Cette disposition, présentée pendant le débat au Parlement comme une première en Europe, prévoit même que "le montant de l'amende peut être porté, de manière proportionnée aux avantages tirés du manquement, à 5% du chiffre d'affaires moyen annuel".
Le but premier n'est pas de lancer de lourdes enquêtes de police, mais de faire mesurer les risques encourus aux protagonistes, explique le député (EELV) François-Michel Lambert.
"Un peu comme pour l'abus de bien social en comptabilité", explique-t-il: "désormais, le manager et l'ingénieur à qui il demande une solution pour provoquer la panne, savent qu'ils risquent gros".
Initiative de parlementaires écologistes, ce dispositif, qui vise à la fois à protéger l'environnement et à défendre le pouvoir d'achat des ménages, sera inscrit au code de la consommation une fois la loi promulguée.
L'obsolescence accélérée, notamment dans l'électroménager et la high tech, peut avoir différentes origines: fragilités, absence de pièces détachées, incompatibilité avec des équipements nouveaux, renouvellement des systèmes... Les organisations de défense de l'environnement pointent régulièrement du doigt l'impact massif sur les ressources et des déchets toujours plus envahissants. Parmi les exemples célèbres, les chargeurs de téléphone portable qui changent au gré des nouveaux modèles.
Pour France Nature Environnement (FNE), la loi française est "un signal politique fort envoyé aux fabricants, aux distributeurs et aux citoyens".
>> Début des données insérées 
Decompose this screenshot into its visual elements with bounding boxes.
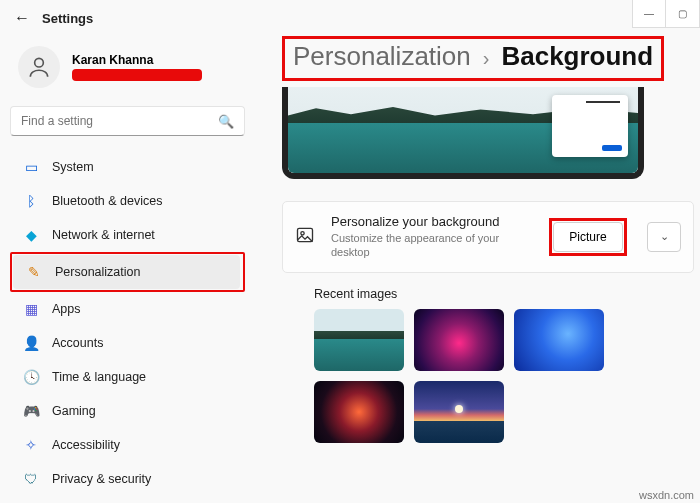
- recent-image-3[interactable]: [514, 309, 604, 371]
- maximize-button[interactable]: ▢: [666, 0, 700, 28]
- search-icon: 🔍: [218, 114, 234, 129]
- setting-text: Personalize your background Customize th…: [331, 214, 535, 260]
- globe-icon: 🕓: [22, 368, 40, 386]
- user-email-redacted: [72, 69, 202, 81]
- nav-list: ▭System ᛒBluetooth & devices ◆Network & …: [10, 150, 255, 496]
- background-type-dropdown[interactable]: Picture: [553, 222, 623, 252]
- main-content: Personalization › Background Personalize…: [282, 36, 694, 443]
- brush-icon: ✎: [25, 263, 43, 281]
- nav-accessibility[interactable]: ✧Accessibility: [10, 428, 255, 462]
- bluetooth-icon: ᛒ: [22, 192, 40, 210]
- recent-image-1[interactable]: [314, 309, 404, 371]
- window-title: Settings: [42, 11, 93, 26]
- personalize-background-row[interactable]: Personalize your background Customize th…: [282, 201, 694, 273]
- recent-images-label: Recent images: [314, 287, 694, 301]
- nav-apps[interactable]: ▦Apps: [10, 292, 255, 326]
- wifi-icon: ◆: [22, 226, 40, 244]
- setting-title: Personalize your background: [331, 214, 535, 229]
- nav-privacy[interactable]: 🛡Privacy & security: [10, 462, 255, 496]
- apps-icon: ▦: [22, 300, 40, 318]
- titlebar: ← Settings: [0, 0, 700, 36]
- search-input[interactable]: [21, 114, 218, 128]
- back-button[interactable]: ←: [8, 9, 36, 27]
- breadcrumb-parent[interactable]: Personalization: [293, 41, 471, 72]
- window-controls: — ▢: [632, 0, 700, 28]
- gaming-icon: 🎮: [22, 402, 40, 420]
- accessibility-icon: ✧: [22, 436, 40, 454]
- recent-image-5[interactable]: [414, 381, 504, 443]
- desktop-preview: [282, 87, 644, 179]
- nav-network[interactable]: ◆Network & internet: [10, 218, 255, 252]
- avatar: [18, 46, 60, 88]
- minimize-button[interactable]: —: [632, 0, 666, 28]
- recent-images-grid: [314, 309, 694, 443]
- highlight-picture: Picture: [549, 218, 627, 256]
- sidebar: Karan Khanna 🔍 ▭System ᛒBluetooth & devi…: [0, 36, 255, 496]
- breadcrumb-current: Background: [501, 41, 653, 72]
- watermark: wsxdn.com: [639, 489, 694, 501]
- svg-point-0: [35, 58, 44, 67]
- recent-image-2[interactable]: [414, 309, 504, 371]
- highlight-breadcrumb: Personalization › Background: [282, 36, 664, 81]
- system-icon: ▭: [22, 158, 40, 176]
- picture-icon: [295, 225, 317, 249]
- nav-system[interactable]: ▭System: [10, 150, 255, 184]
- nav-accounts[interactable]: 👤Accounts: [10, 326, 255, 360]
- shield-icon: 🛡: [22, 470, 40, 488]
- user-account[interactable]: Karan Khanna: [10, 42, 255, 98]
- recent-image-4[interactable]: [314, 381, 404, 443]
- user-name: Karan Khanna: [72, 53, 202, 67]
- highlight-personalization: ✎Personalization: [10, 252, 245, 292]
- nav-gaming[interactable]: 🎮Gaming: [10, 394, 255, 428]
- breadcrumb: Personalization › Background: [293, 41, 653, 72]
- accounts-icon: 👤: [22, 334, 40, 352]
- search-box[interactable]: 🔍: [10, 106, 245, 136]
- svg-point-2: [301, 231, 304, 234]
- nav-bluetooth[interactable]: ᛒBluetooth & devices: [10, 184, 255, 218]
- expand-button[interactable]: ⌄: [647, 222, 681, 252]
- setting-subtitle: Customize the appearance of your desktop: [331, 231, 535, 260]
- chevron-down-icon: ⌄: [660, 230, 669, 243]
- nav-personalization[interactable]: ✎Personalization: [13, 255, 240, 289]
- chevron-right-icon: ›: [483, 47, 490, 70]
- nav-time-language[interactable]: 🕓Time & language: [10, 360, 255, 394]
"Les ONG et les associations de consommateurs pourront aussi s'en servir pour interpeller les acteurs économiques, pousser à plus d'éco-conception des produits", ajoute Agnès Banaszuk, chargée du dossier déchets chez FNE, qui y met cependant un bémol de taille: la difficulté à plaider la cause au tribunal.
- informer le consommateur -
Le plaignant devra à la fois montrer que la durée de vie est raccourcie (et donc, quelle aurait dû être la durée théorique), qu'il y a eu pour cela une "technique" mise en oeuvre, et enfin et surtout une intention délibérée, énumère l'avocat Arnaud Gossement, spécialiste du droit de l'environnement. L'usage par le consommateur et la gamme de l'appareil entreront aussi en ligne de compte.
"Apporter ces preuves ne va pas être évident", relève le juriste, tout en soulignant "la vocation pédagogique du texte, avant d'être judiciaire: c'est un signal envoyé au marché".
"La volonté du législateur est d'avancer pour une durabilité des produits, on ne peut que le saluer", souligne Cédric Musso, de l'UFC-Que Choisir. "Mais nous aurions souhaité que le caractère +intentionnel+ soit retiré de la définition. Car s'il n'est pas possible de le démontrer - en tout cas les ingénieurs de l'UFC n'y sont pas parvenus - cela réduit la portée du dispositif".
Plus que la sanction, l'association de consommateurs évoque d'autres leviers pour agir sur la disponibilité des pièces détachées, qui est "le vrai problème aujourd'hui, pour tous les appareils composites".
Ainsi la "présomption de conformité", qui bénéficie, dans la garantie, au consommateur, va être étendue de 6 mois à deux ans, dès mars. "Ca c'est une vraie avancée pour progresser vers une réparabilité des appareils", estime M. Musso.
"Il faudrait mieux informer les consommateurs, dès l'achat, sur la disponibilité des pièces détachées", ajoute-t-il. Un dispositif de la loi Hamon allant dans ce sens a vu sa portée amoindrie par un décret qui au final a laissé cette démarche au bon vouloir des fabricants.